Brandon travaille à nouveau à Tegucigalpa, où il répare les escaliers mécaniques et les ascenseurs. Il continuera ainsi jusqu'à ce que sa famille récupère assez d'argent pour payer sa prochaine tentative d'entrer aux États-Unis.

Des migrants traversent la rivière séparant le Guatemala et le Mexique (picture-alliance / dpa / M. Castillo)

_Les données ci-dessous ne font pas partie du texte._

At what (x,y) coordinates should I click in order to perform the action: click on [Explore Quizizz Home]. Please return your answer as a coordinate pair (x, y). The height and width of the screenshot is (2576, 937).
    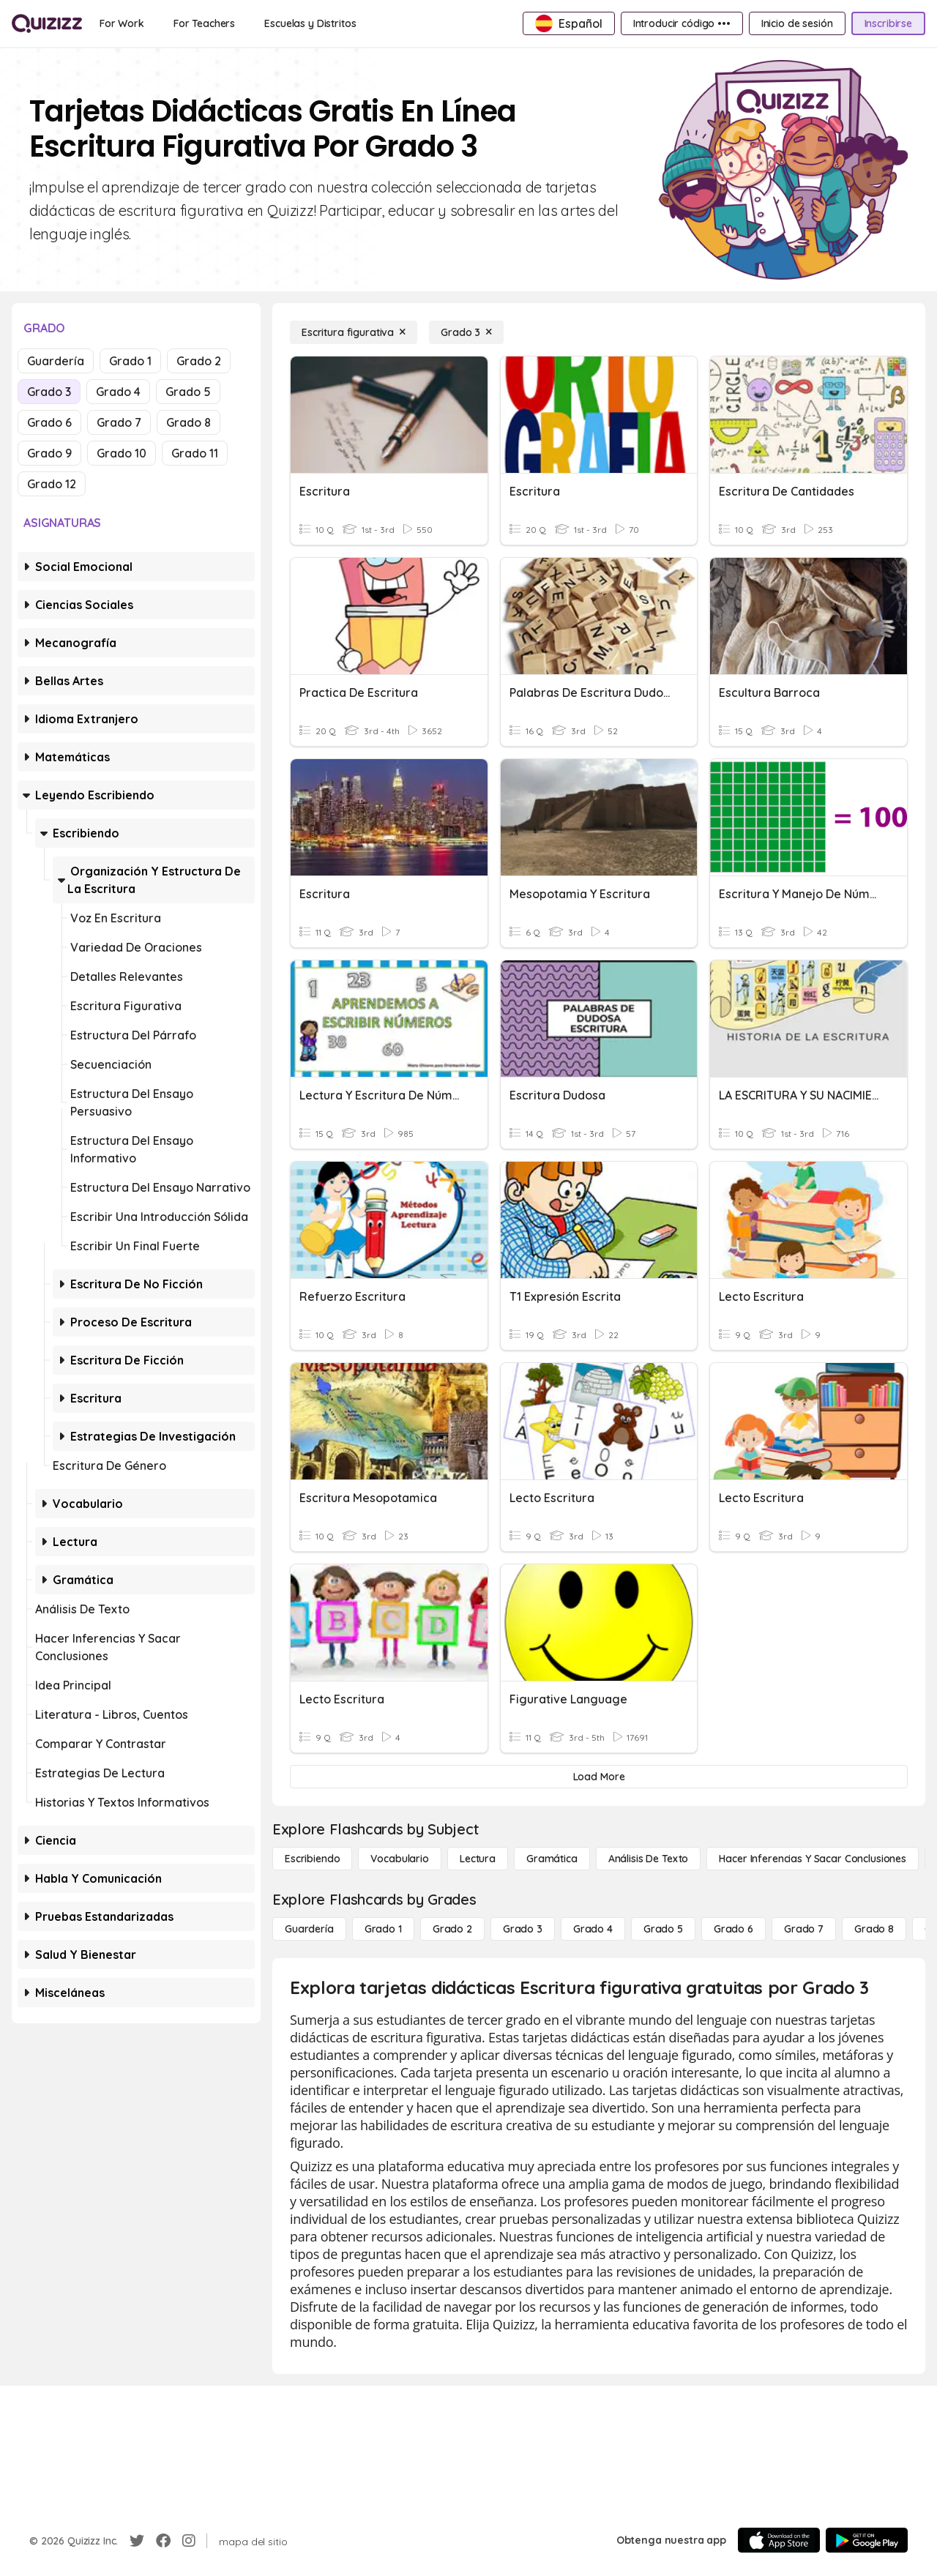     Looking at the image, I should click on (47, 23).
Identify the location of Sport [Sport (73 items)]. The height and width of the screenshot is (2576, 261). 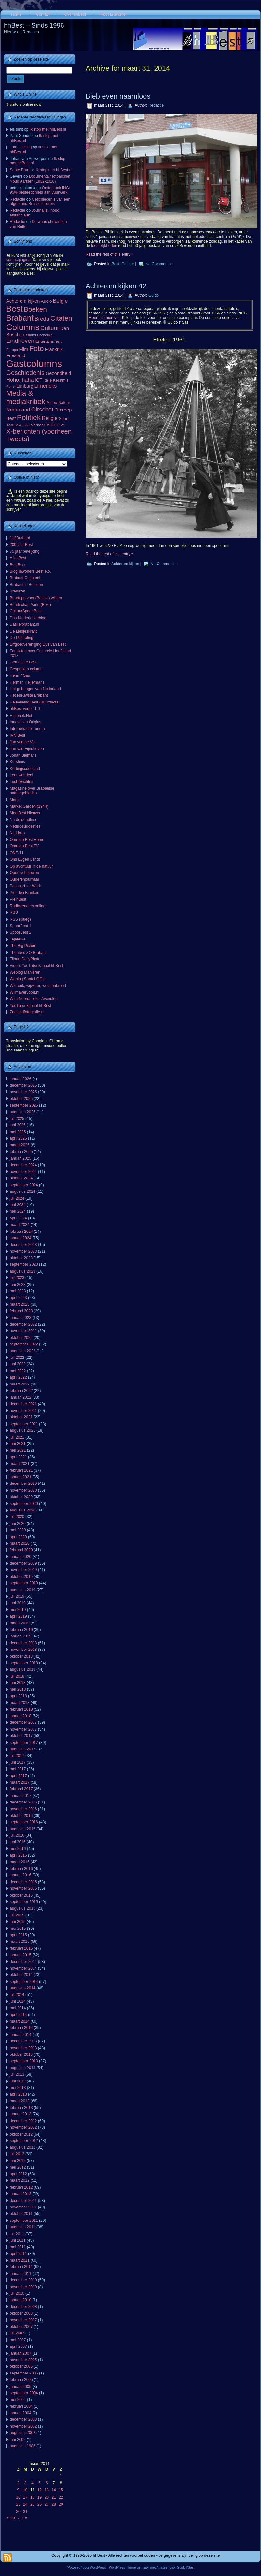 (64, 418).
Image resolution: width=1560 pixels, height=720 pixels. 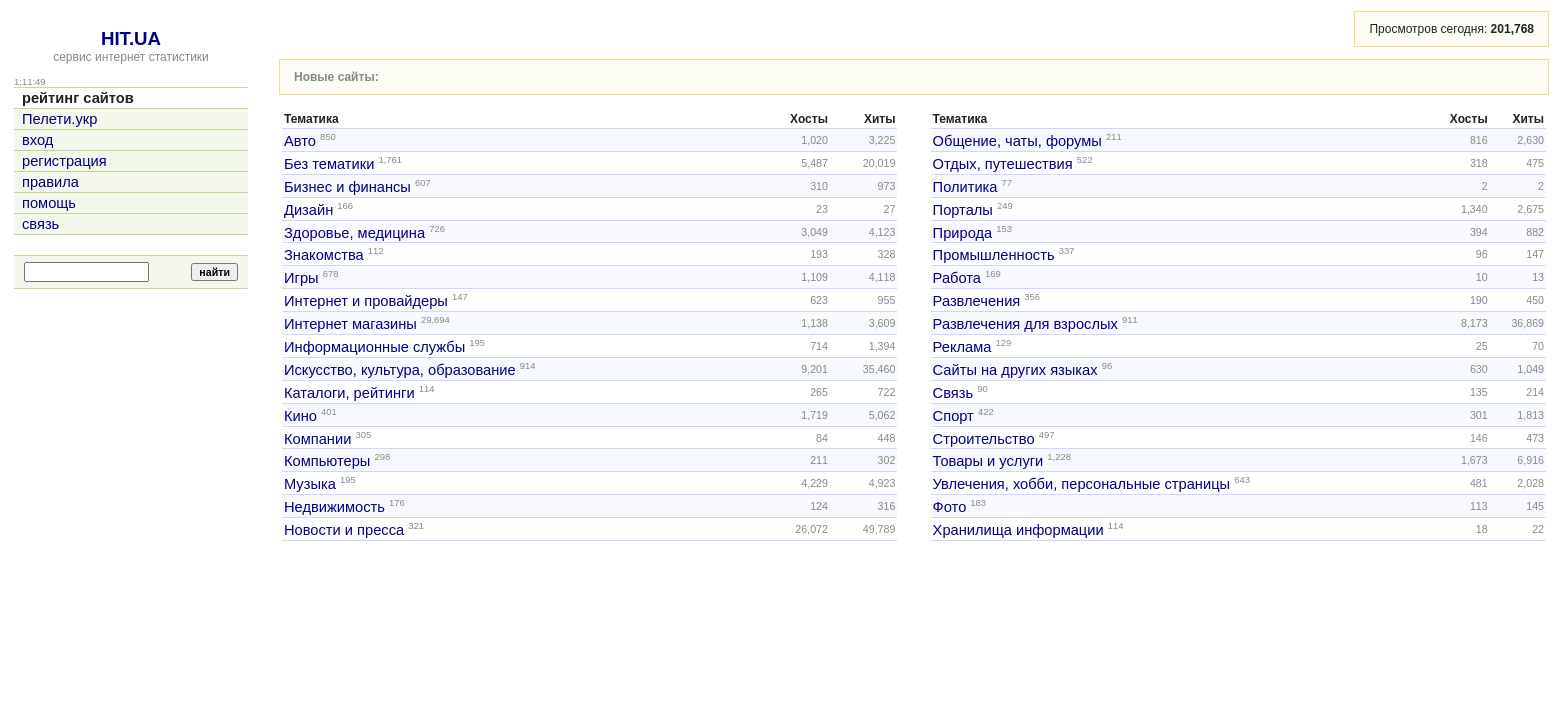 I want to click on Сайты на других языках, so click(x=1015, y=370).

Traverser le fleuve qui sépare le Mexique et le Guatemala peut être une entreprise dangereuse

Le rêve d'une vie meilleure

Alors, pourquoi prend-il à plusieurs reprises de tels risques? Brandon rit quand on lui pose la question – la réponse lui semble si évidente. "Je veux une vie meilleure." Cela signifie un salaire qui vous empêche non seulement de mourir de faim, mais qui pourrait même vous payer une maison, un cyclomoteur ou un téléphone portable. Un travail stable avec une couverture d'assurance pour que vous n'ayez pas à apporter vos propres analgésiques et bandages au bloc opératoire lorsque le système de santé public ne les couvre pas. Et quelque chose d'autre que cet argent ne peut pas acheter: la solidarité. La mère de Brandon et ses deux frères et sœurs sont aux États-Unis depuis des années et ils lui manquent terriblement.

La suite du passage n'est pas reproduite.